Novel Technologies for Detection and Monitoring of Lung Disease
Full Description
Project Summary/ Abstract
Obstructive lung diseases such as chronic obstructive pulmonary disease (COPD) and bronchial asthma
affect approximately 42 million individuals in the United States alone. About 70% of those with spirometry-defined
obstruction remain undiagnosed. These individuals without a diagnosis suffer from a high symptom burden,
frequent exacerbations, and high healthcare utilization. Current methods of diagnosing abnormal lung function have
not majorly changed since the 1940s. The diagnosis of airflow obstruction is made using the ratio of the forced
expiratory volume in the first second (FEV1) to the forced vital capacity (FVC). Determining an abnormal ratio
requires adjustment for population demographics that need frequent updates, so they are representative.
Spirometry with forced exhalation is also time-consuming and difficult for many patients to perform; it requires
expert coaching and multiple efforts to be repeatable. The course of disease is punctuated by acute worsening,
termed exacerbations. The detection of exacerbations currently relies on subjective patient self-report, which can
delay diagnosis. There is, therefore, an unmet need for better diagnostic and monitoring.
Spiromatics Inc. is addressing this unmet need through the development of a portable, handheld, miniature,
spirometer equipped with audiovisual coaching and innovative solutions for assessing and diagnosing abnormal
lung function.
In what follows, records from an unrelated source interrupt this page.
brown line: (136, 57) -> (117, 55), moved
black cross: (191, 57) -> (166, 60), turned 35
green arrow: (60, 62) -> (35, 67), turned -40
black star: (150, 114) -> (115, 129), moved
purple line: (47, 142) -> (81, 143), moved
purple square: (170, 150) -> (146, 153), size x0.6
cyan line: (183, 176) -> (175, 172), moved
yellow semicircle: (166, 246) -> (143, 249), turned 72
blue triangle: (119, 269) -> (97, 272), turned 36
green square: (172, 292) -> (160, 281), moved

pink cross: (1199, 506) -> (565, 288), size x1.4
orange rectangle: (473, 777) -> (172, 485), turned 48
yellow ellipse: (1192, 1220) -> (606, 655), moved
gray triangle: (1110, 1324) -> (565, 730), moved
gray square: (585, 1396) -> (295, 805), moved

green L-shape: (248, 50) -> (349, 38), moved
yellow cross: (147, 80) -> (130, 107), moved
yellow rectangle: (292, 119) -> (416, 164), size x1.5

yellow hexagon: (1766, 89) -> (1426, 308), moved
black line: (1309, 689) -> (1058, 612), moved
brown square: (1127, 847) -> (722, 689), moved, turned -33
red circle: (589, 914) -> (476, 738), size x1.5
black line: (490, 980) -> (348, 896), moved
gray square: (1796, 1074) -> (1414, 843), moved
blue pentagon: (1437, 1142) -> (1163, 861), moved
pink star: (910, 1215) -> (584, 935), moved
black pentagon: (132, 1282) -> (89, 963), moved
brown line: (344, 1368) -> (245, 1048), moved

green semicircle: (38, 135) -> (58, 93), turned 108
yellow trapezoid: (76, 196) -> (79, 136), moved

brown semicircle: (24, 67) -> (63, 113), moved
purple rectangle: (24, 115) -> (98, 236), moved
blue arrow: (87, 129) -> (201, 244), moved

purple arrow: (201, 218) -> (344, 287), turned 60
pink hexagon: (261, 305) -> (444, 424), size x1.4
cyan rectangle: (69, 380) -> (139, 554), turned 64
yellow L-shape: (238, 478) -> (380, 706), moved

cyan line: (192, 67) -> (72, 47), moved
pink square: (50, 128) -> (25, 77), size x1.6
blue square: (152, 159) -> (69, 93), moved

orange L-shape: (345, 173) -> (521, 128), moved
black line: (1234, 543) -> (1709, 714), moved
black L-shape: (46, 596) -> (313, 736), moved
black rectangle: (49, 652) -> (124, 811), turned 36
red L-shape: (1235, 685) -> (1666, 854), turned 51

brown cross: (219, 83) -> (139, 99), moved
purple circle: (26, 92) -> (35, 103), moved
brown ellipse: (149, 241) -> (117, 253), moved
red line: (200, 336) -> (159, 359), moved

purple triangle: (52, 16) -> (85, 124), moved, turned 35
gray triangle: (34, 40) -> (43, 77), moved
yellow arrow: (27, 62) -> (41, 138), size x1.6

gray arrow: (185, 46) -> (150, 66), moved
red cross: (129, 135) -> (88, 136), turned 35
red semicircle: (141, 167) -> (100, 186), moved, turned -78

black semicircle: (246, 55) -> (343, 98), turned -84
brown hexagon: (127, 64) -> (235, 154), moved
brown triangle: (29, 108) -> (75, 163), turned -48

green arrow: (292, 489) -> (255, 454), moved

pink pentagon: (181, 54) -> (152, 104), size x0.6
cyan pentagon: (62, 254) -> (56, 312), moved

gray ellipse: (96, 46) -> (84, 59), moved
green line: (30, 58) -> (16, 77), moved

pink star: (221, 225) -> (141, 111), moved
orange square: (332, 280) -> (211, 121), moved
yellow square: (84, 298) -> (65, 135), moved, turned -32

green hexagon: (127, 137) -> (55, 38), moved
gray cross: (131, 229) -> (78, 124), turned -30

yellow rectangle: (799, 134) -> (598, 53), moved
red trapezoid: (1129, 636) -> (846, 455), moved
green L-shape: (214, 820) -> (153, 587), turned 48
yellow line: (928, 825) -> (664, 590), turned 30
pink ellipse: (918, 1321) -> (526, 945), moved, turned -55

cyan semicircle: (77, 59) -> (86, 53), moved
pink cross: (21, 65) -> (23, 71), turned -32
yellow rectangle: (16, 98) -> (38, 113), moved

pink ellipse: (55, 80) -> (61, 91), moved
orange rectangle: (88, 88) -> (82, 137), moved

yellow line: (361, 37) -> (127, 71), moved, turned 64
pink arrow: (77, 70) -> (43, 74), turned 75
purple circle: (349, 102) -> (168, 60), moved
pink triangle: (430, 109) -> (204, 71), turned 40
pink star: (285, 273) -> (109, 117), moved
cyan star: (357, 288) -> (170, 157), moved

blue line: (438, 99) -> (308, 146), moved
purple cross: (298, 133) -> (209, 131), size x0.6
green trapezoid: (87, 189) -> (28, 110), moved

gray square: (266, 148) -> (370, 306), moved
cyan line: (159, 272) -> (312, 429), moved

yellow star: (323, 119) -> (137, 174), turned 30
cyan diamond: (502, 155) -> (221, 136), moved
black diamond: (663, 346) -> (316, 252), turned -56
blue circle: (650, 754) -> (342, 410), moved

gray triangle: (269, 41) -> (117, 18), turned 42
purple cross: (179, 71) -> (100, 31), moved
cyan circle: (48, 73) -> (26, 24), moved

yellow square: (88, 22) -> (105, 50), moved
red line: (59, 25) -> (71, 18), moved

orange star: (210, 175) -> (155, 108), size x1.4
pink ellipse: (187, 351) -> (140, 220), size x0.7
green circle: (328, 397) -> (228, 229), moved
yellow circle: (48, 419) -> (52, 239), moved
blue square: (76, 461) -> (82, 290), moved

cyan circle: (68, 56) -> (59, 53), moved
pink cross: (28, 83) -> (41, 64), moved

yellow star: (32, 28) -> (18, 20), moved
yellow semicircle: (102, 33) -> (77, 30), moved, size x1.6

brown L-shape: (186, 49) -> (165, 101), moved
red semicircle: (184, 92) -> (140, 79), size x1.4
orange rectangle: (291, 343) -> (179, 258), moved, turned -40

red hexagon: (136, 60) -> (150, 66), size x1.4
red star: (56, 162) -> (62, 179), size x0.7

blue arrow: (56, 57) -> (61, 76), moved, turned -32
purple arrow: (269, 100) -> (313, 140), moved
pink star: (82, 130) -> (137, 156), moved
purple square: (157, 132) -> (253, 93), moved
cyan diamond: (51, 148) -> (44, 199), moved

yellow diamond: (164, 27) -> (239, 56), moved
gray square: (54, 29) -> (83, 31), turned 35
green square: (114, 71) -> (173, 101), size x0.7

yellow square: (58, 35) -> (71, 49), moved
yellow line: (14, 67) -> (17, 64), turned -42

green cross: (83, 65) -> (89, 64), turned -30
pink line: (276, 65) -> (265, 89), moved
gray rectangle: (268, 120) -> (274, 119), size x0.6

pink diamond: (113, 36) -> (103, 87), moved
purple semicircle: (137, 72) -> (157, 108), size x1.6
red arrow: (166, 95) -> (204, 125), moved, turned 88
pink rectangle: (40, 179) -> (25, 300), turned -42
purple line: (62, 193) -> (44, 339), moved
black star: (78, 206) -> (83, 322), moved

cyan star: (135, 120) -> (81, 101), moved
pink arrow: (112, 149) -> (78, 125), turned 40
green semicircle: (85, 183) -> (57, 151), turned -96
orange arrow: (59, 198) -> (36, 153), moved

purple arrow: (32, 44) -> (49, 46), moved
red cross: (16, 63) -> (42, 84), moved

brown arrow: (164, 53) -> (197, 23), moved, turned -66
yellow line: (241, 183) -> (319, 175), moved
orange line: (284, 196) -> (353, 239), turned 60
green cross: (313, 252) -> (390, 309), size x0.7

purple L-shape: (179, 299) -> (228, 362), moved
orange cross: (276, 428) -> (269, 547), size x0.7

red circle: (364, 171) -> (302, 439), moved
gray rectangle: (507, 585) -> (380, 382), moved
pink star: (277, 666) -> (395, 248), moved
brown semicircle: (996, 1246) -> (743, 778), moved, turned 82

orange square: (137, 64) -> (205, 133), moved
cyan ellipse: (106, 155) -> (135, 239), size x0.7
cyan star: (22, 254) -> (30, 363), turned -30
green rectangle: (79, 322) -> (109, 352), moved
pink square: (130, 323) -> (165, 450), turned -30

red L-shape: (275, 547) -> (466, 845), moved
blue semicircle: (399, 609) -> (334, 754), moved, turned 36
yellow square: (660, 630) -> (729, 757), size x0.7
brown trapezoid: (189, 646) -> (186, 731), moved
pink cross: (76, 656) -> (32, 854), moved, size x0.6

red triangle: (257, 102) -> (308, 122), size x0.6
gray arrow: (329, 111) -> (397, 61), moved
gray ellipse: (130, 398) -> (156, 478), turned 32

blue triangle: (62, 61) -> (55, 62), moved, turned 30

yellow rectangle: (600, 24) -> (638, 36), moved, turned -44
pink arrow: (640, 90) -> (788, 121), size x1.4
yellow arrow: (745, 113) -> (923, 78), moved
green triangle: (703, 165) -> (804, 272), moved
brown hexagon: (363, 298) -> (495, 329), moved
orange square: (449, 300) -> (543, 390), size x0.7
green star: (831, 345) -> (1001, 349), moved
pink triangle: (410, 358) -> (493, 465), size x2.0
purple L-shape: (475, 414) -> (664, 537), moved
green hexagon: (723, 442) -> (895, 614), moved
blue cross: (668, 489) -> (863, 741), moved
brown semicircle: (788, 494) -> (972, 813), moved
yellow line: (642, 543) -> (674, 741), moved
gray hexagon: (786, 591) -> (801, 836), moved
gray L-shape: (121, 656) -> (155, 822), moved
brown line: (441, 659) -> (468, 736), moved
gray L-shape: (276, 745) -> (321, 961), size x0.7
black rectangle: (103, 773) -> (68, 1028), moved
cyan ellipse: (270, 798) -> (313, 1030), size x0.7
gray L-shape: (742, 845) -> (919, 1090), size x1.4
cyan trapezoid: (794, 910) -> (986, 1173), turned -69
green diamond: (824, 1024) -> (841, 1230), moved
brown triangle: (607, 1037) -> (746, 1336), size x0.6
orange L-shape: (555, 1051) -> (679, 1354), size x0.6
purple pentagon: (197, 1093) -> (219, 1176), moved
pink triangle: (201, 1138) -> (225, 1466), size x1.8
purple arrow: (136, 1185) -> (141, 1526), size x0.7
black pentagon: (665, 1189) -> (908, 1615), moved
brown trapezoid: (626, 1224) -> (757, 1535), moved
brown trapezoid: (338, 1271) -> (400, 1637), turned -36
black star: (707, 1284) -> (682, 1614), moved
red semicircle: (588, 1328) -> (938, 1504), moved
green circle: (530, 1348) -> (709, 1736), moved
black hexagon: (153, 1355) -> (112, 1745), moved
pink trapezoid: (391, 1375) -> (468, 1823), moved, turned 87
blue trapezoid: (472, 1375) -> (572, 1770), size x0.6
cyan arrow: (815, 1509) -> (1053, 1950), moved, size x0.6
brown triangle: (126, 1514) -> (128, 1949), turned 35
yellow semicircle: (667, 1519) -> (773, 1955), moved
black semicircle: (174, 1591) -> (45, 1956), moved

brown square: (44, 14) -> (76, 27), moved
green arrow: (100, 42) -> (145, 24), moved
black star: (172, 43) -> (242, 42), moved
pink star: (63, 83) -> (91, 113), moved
We have developed novel methods of detecting airflow limitation with which we are able to detect an
additional 11% individuals who would remain undiagnosed using traditional criteria. In addition, we have developed
an easy to use completely innovative way of measuring lung function that takes only two minutes and is extremely
patient friendly. This easier-to-use method of detecting airflow obstruction has several immediate practical
applications. It can enhance the use of spirometry methods in primary care clinics which often do not perform
spirometry due to its complexity; the method can be used for monitoring lung disease at home; and the method can
be used to detect exacerbations or flare-ups of disease earlier than symptomatically reported by patients.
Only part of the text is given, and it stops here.